The same aesthetic concerns come up for video screens mounted in grocery aisles, says The Hartman Group's Wright. "Shoppers have enough distractions," he says. "They don't need TVs distracting them, too."

At the same time, when done well, video presentations and other multimedia tools might offer unique opportunities for natural retailers. "When consumers are browsing on the Internet and investigating food, they are much more interested in the story behind it," Wright says. And thanks to the proliferation of low-cost, high-definition video cameras and production tools, it's increasingly easy to capture the stories of local food producers and disseminate them via store websites or unobtrusive in-store monitors. "Getting those narratives, asking producers about their stories, putting them out on your website and allowing consumers to make some kind of connection to them—that's a big deal," he explains.

Mobile devices

"The biggest new trend in retail since the advent of Internet connectivity is the advent of mobile," says Lee Holman, lead retail analyst for Franklin, Tenn.-based retail and hospitality research firm IHL Group. From mobile POS services to store associates armed with handheld devices to coupons and offers being pushed to customers' phones via QR codes and location-based apps, the opportunities seem endless for mobile technologies.

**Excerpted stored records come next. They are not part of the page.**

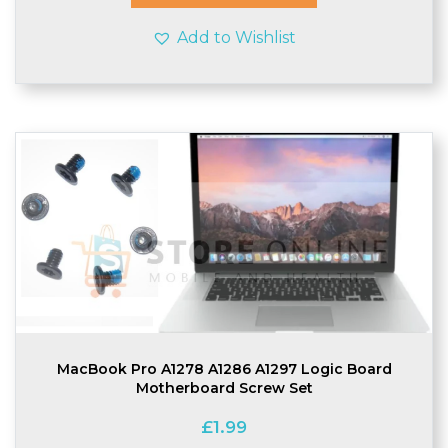
Add to Wishlist
MacBook Pro A1278 A1286 A1297 Logic Board
Motherboard Screw Set
£
1.99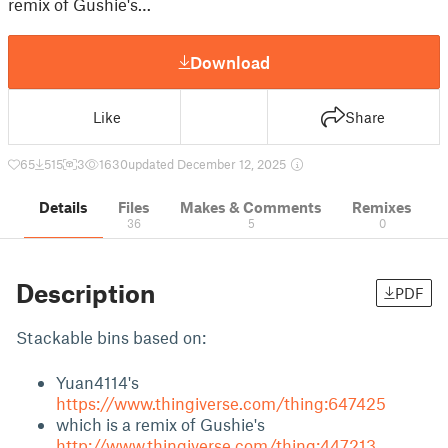
remix of Gushie's…
Download
Like
Share
65
515
3
1630
updated December 12, 2025
Details
Files
Makes & Comments
Remixes
36
5
0
Description
PDF
Stackable bins based on:
Yuan4114's
https://www.thingiverse.com/thing:647425
which is a remix of Gushie's
http://www.thingiverse.com/thing:447213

But these opportunities can also give rise to new challenges. "While many retailers are saying, 'We want to incorporate mobile into our stores,' the problem is only about one-third of them have a rational road map for how to do so," Holman says. Finding the right employees to manage these new services entails looking for people who are not only fluent in technology but also understand customer needs and natural retail positioning.

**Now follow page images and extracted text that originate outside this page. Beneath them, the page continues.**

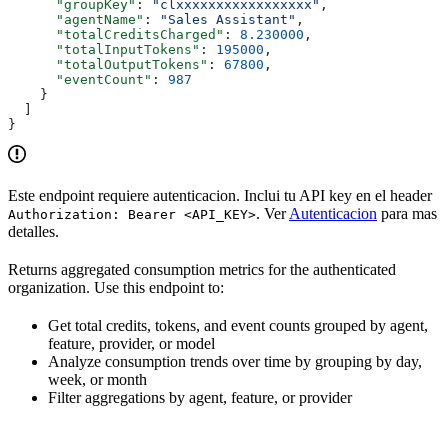
      "groupKey"
: 
"clxxxxxxxxxxxxxxxxx"
,
      "agentName"
: 
"Sales Assistant"
,
      "totalCreditsCharged"
: 
8.230000
,
      "totalInputTokens"
: 
195000
,
      "totalOutputTokens"
: 
67800
,
      "eventCount"
: 
987
    }
  ]
}
Este endpoint requiere autenticacion. Inclui tu API key en el header
. Ver
Autenticacion
para mas
Authorization: Bearer <API_KEY>
detalles.
Returns aggregated consumption metrics for the authenticated
organization. Use this endpoint to:
Get total credits, tokens, and event counts grouped by agent,
feature, provider, or model
Analyze consumption trends over time by grouping by day,
week, or month
Filter aggregations by agent, feature, or provider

And while the idea of customers using their phones to purchase products mid-aisle might sound exciting, the development raises a host of questions: How do you deliver receipts? How do you bag the groceries? How do you let shoppers leave without rechecking everything in their carts? "Those are all operational issues retailers have to think about before they ever put the first device in their store," Holman says.

Tech or no tech?

Ultimately, Retail Insights' Jacobowitz says it's not about which in-store technologies work and which don't. Rather, it's about which technologies fit with the unique needs and atmosphere of your store. "For independent retailers, the first question to ask is what experience you want to offer customers," he says. "The second question is what service level you want to provide."

Those technologies that fit with the shopping experience and service levels you want to deliver might be worth consideration. Those that don't? Take a pass.

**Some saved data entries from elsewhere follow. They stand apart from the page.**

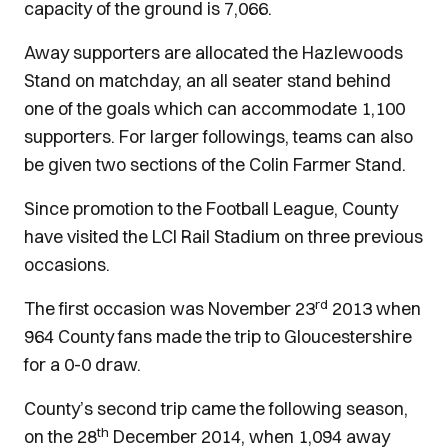
capacity of the ground is 7,066.
Away supporters are allocated the Hazlewoods
Stand on matchday, an all seater stand behind
one of the goals which can accommodate 1,100
supporters. For larger followings, teams can also
be given two sections of the Colin Farmer Stand.
Since promotion to the Football League, County
have visited the LCI Rail Stadium on three previous
occasions.
rd
The first occasion was November 23
2013 when
964 County fans made the trip to Gloucestershire
for a 0-0 draw.
County’s second trip came the following season,
th
on the 28
December 2014, when 1,094 away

That's exactly how Hoffmann at GreenAcres is evaluating potential technologies for her grocery aisles. "Because of the size of our stores, customers can't make it through without interacting with a team member—and we want to keep it that way," she says. "We know there are areas where we could utilize technology. But for every option we evaluate, we consider whether we'd still be in touch with our customers. If you lose that contact, you become just another grocery store."